▶ **Exercise requirements**:
Type the entries again, word for word.

◇ ◇ ◇ ◇ ◇

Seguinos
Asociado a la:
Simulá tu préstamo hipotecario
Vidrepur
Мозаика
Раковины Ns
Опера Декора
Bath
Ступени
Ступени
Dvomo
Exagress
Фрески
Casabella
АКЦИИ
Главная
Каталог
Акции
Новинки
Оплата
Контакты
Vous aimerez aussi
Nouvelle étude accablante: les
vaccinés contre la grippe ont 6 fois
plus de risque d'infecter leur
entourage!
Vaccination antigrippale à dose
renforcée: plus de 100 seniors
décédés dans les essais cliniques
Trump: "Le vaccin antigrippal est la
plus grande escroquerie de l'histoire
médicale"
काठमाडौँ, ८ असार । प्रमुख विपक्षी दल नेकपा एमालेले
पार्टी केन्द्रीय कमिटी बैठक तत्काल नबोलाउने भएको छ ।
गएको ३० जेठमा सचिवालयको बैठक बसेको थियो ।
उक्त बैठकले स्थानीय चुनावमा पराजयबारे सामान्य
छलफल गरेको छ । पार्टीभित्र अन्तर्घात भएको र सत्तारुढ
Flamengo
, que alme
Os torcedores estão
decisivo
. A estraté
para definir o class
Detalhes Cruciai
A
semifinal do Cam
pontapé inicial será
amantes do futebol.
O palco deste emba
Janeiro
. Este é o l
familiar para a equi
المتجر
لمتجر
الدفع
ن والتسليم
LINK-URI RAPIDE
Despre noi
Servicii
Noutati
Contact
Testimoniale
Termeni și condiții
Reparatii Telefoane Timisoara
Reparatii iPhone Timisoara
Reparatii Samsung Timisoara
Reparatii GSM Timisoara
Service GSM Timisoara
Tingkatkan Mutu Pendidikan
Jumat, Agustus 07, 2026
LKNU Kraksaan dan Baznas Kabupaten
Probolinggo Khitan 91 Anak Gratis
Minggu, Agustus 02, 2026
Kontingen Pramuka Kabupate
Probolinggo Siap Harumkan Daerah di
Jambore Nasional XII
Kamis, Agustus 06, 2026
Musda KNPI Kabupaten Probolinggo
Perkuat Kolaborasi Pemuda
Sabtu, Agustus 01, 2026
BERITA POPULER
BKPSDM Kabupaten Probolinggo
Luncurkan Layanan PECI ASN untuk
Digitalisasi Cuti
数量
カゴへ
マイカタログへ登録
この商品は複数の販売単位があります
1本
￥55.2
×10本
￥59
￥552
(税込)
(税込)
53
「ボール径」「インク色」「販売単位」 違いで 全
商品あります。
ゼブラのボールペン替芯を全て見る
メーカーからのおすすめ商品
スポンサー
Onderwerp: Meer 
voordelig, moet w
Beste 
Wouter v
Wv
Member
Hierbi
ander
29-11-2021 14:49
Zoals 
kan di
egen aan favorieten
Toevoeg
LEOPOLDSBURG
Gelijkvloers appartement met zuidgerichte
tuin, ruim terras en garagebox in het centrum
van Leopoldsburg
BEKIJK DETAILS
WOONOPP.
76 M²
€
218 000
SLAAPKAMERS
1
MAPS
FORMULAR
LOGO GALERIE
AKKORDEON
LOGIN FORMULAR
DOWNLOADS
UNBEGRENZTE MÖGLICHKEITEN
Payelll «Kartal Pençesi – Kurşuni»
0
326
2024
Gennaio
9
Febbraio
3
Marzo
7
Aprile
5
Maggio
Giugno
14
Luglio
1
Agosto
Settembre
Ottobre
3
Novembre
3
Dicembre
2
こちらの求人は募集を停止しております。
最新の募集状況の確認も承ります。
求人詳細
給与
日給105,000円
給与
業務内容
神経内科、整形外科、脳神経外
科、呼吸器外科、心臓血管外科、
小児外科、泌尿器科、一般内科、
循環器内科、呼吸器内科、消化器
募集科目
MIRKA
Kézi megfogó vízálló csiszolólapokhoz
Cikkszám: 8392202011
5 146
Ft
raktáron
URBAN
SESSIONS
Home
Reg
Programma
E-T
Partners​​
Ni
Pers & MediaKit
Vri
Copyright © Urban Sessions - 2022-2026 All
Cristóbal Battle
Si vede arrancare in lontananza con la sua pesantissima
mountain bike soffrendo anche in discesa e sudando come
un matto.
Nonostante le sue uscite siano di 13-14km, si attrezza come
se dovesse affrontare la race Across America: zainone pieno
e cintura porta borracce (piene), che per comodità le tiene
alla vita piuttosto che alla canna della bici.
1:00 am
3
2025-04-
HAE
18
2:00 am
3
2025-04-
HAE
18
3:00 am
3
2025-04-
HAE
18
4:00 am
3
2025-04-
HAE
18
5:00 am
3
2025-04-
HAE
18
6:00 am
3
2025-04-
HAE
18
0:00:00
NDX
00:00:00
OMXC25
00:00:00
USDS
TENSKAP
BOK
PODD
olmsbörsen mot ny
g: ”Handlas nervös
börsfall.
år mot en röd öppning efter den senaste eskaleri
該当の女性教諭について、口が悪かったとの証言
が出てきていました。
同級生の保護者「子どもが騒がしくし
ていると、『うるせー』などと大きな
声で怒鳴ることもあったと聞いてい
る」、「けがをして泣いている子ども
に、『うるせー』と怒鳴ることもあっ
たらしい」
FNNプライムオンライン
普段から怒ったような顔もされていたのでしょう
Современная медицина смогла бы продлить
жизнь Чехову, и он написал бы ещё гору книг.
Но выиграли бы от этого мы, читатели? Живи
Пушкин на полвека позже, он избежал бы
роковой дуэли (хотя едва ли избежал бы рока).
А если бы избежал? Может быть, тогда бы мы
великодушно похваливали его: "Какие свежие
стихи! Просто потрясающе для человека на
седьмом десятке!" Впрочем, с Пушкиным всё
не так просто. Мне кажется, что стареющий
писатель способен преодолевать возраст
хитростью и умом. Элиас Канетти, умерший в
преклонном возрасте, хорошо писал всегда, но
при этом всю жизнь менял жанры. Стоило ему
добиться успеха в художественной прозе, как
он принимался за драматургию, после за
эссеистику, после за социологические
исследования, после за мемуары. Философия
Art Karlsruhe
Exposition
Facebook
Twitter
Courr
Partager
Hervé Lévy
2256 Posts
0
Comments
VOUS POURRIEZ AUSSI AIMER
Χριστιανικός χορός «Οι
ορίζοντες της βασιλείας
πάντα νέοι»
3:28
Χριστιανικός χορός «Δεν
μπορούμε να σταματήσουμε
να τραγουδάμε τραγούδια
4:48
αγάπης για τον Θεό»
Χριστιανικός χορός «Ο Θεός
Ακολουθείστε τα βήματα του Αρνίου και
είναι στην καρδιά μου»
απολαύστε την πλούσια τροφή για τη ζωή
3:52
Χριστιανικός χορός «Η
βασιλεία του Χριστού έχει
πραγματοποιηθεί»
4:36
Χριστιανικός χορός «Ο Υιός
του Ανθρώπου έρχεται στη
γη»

◇ ◇ ◇ ◇ ◇

▶ **Reply to the exercise**:
Seguinos
Asociado a la:
Simulá tu préstamo hipotecario
Vidrepur
Мозаика
Раковины Ns
Опера Декора
Bath
Ступени
Ступени
Dvomo
Exagress
Фрески
Casabella
АКЦИИ
Главная
Каталог
Акции
Новинки
Оплата
Контакты
Vous aimerez aussi
Nouvelle étude accablante: les
vaccinés contre la grippe ont 6 fois
plus de risque d'infecter leur
entourage!
Vaccination antigrippale à dose
renforcée: plus de 100 seniors
décédés dans les essais cliniques
Trump: "Le vaccin antigrippal est la
plus grande escroquerie de l'histoire
médicale"
काठमाडौँ, ८ असार । प्रमुख विपक्षी दल नेकपा एमालेले
पार्टी केन्द्रीय कमिटी बैठक तत्काल नबोलाउने भएको छ ।
गएको ३० जेठमा सचिवालयको बैठक बसेको थियो ।
उक्त बैठकले स्थानीय चुनावमा पराजयबारे सामान्य
छलफल गरेको छ । पार्टीभित्र अन्तर्घात भएको र सत्तारुढ
Flamengo
, que alme
Os torcedores estão
decisivo
. A estraté
para definir o class
Detalhes Cruciai
A
semifinal do Cam
pontapé inicial será
amantes do futebol.
O palco deste emba
Janeiro
. Este é o l
familiar para a equi
المتجر
لمتجر
الدفع
ن والتسليم
LINK-URI RAPIDE
Despre noi
Servicii
Noutati
Contact
Testimoniale
Termeni și condiții
Reparatii Telefoane Timisoara
Reparatii iPhone Timisoara
Reparatii Samsung Timisoara
Reparatii GSM Timisoara
Service GSM Timisoara
Tingkatkan Mutu Pendidikan
Jumat, Agustus 07, 2026
LKNU Kraksaan dan Baznas Kabupaten
Probolinggo Khitan 91 Anak Gratis
Minggu, Agustus 02, 2026
Kontingen Pramuka Kabupate
Probolinggo Siap Harumkan Daerah di
Jambore Nasional XII
Kamis, Agustus 06, 2026
Musda KNPI Kabupaten Probolinggo
Perkuat Kolaborasi Pemuda
Sabtu, Agustus 01, 2026
BERITA POPULER
BKPSDM Kabupaten Probolinggo
Luncurkan Layanan PECI ASN untuk
Digitalisasi Cuti
数量
カゴへ
マイカタログへ登録
この商品は複数の販売単位があります
1本
￥55.2
×10本
￥59
￥552
(税込)
(税込)
53
「ボール径」「インク色」「販売単位」 違いで 全
商品あります。
ゼブラのボールペン替芯を全て見る
メーカーからのおすすめ商品
スポンサー
Onderwerp: Meer 
voordelig, moet w
Beste 
Wouter v
Wv
Member
Hierbi
ander
29-11-2021 14:49
Zoals 
kan di
egen aan favorieten
Toevoeg
LEOPOLDSBURG
Gelijkvloers appartement met zuidgerichte
tuin, ruim terras en garagebox in het centrum
van Leopoldsburg
BEKIJK DETAILS
WOONOPP.
76 M²
€
218 000
SLAAPKAMERS
1
MAPS
FORMULAR
LOGO GALERIE
AKKORDEON
LOGIN FORMULAR
DOWNLOADS
UNBEGRENZTE MÖGLICHKEITEN
Payelll «Kartal Pençesi – Kurşuni»
0
326
2024
Gennaio
9
Febbraio
3
Marzo
7
Aprile
5
Maggio
Giugno
14
Luglio
1
Agosto
Settembre
Ottobre
3
Novembre
3
Dicembre
2
こちらの求人は募集を停止しております。
最新の募集状況の確認も承ります。
求人詳細
給与
日給105,000円
給与
業務内容
神経内科、整形外科、脳神経外
科、呼吸器外科、心臓血管外科、
小児外科、泌尿器科、一般内科、
循環器内科、呼吸器内科、消化器
募集科目
MIRKA
Kézi megfogó vízálló csiszolólapokhoz
Cikkszám: 8392202011
5 146
Ft
raktáron
URBAN
SESSIONS
Home
Reg
Programma
E-T
Partners​​
Ni
Pers & MediaKit
Vri
Copyright © Urban Sessions - 2022-2026 All
Cristóbal Battle
Si vede arrancare in lontananza con la sua pesantissima
mountain bike soffrendo anche in discesa e sudando come
un matto.
Nonostante le sue uscite siano di 13-14km, si attrezza come
se dovesse affrontare la race Across America: zainone pieno
e cintura porta borracce (piene), che per comodità le tiene
alla vita piuttosto che alla canna della bici.
1:00 am
3
2025-04-
HAE
18
2:00 am
3
2025-04-
HAE
18
3:00 am
3
2025-04-
HAE
18
4:00 am
3
2025-04-
HAE
18
5:00 am
3
2025-04-
HAE
18
6:00 am
3
2025-04-
HAE
18
0:00:00
NDX
00:00:00
OMXC25
00:00:00
USDS
TENSKAP
BOK
PODD
olmsbörsen mot ny
g: ”Handlas nervös
börsfall.
år mot en röd öppning efter den senaste eskaleri
該当の女性教諭について、口が悪かったとの証言
が出てきていました。
同級生の保護者「子どもが騒がしくし
ていると、『うるせー』などと大きな
声で怒鳴ることもあったと聞いてい
る」、「けがをして泣いている子ども
に、『うるせー』と怒鳴ることもあっ
たらしい」
FNNプライムオンライン
普段から怒ったような顔もされていたのでしょう
Современная медицина смогла бы продлить
жизнь Чехову, и он написал бы ещё гору книг.
Но выиграли бы от этого мы, читатели? Живи
Пушкин на полвека позже, он избежал бы
роковой дуэли (хотя едва ли избежал бы рока).
А если бы избежал? Может быть, тогда бы мы
великодушно похваливали его: "Какие свежие
стихи! Просто потрясающе для человека на
седьмом десятке!" Впрочем, с Пушкиным всё
не так просто. Мне кажется, что стареющий
писатель способен преодолевать возраст
хитростью и умом. Элиас Канетти, умерший в
преклонном возрасте, хорошо писал всегда, но
при этом всю жизнь менял жанры. Стоило ему
добиться успеха в художественной прозе, как
он принимался за драматургию, после за
эссеистику, после за социологические
исследования, после за мемуары. Философия
Art Karlsruhe
Exposition
Facebook
Twitter
Courr
Partager
Hervé Lévy
2256 Posts
0
Comments
VOUS POURRIEZ AUSSI AIMER
Χριστιανικός χορός «Οι
ορίζοντες της βασιλείας
πάντα νέοι»
3:28
Χριστιανικός χορός «Δεν
μπορούμε να σταματήσουμε
να τραγουδάμε τραγούδια
4:48
αγάπης για τον Θεό»
Χριστιανικός χορός «Ο Θεός
Ακολουθείστε τα βήματα του Αρνίου και
είναι στην καρδιά μου»
απολαύστε την πλούσια τροφή για τη ζωή
3:52
Χριστιανικός χορός «Η
βασιλεία του Χριστού έχει
πραγματοποιηθεί»
4:36
Χριστιανικός χορός «Ο Υιός
του Ανθρώπου έρχεται στη
γη»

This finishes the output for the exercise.